* WHAT THIS TASK INVOLVES: Work out how many lines below contain the word "معالجة". Only the number is wanted.

(Extracted page text data)
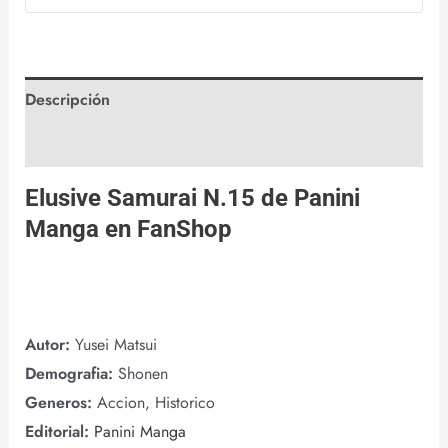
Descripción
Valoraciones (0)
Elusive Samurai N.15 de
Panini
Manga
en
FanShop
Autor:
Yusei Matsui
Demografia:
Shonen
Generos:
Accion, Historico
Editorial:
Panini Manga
* * *
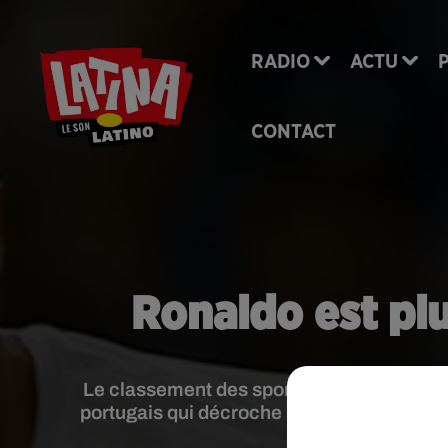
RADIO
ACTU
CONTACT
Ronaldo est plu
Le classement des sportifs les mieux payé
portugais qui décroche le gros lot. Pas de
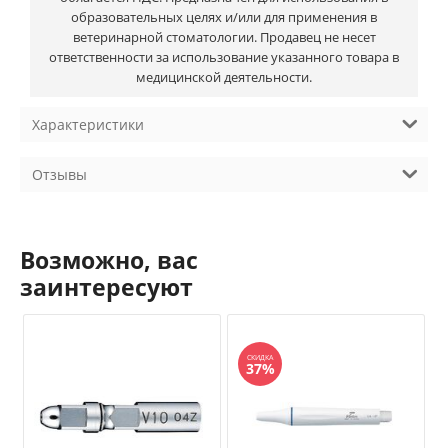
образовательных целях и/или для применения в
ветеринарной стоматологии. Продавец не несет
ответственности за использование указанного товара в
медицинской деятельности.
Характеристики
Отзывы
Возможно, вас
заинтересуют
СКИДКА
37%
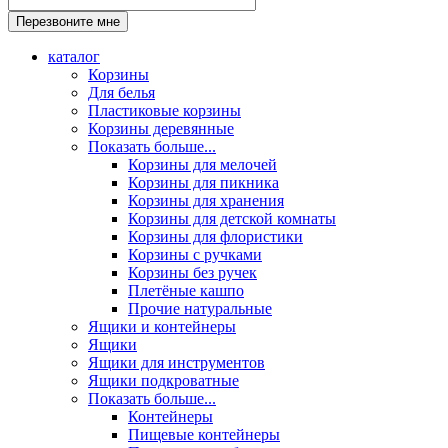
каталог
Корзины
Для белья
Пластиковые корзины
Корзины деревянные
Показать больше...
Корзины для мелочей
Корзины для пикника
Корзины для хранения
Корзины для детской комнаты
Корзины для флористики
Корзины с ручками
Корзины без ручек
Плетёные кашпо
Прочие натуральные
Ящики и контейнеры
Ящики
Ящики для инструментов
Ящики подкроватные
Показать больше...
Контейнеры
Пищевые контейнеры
...
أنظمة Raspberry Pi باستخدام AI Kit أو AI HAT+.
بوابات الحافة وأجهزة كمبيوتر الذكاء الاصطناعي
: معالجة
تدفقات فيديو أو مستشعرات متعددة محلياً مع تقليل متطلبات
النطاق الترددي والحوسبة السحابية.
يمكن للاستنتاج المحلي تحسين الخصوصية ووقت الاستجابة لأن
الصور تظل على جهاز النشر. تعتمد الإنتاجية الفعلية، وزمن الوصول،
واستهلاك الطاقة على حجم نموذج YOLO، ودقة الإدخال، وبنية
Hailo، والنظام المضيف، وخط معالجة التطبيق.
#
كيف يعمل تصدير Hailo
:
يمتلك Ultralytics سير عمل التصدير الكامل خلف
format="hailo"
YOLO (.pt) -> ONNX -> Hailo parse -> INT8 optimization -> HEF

* TASK RESPONSE: 2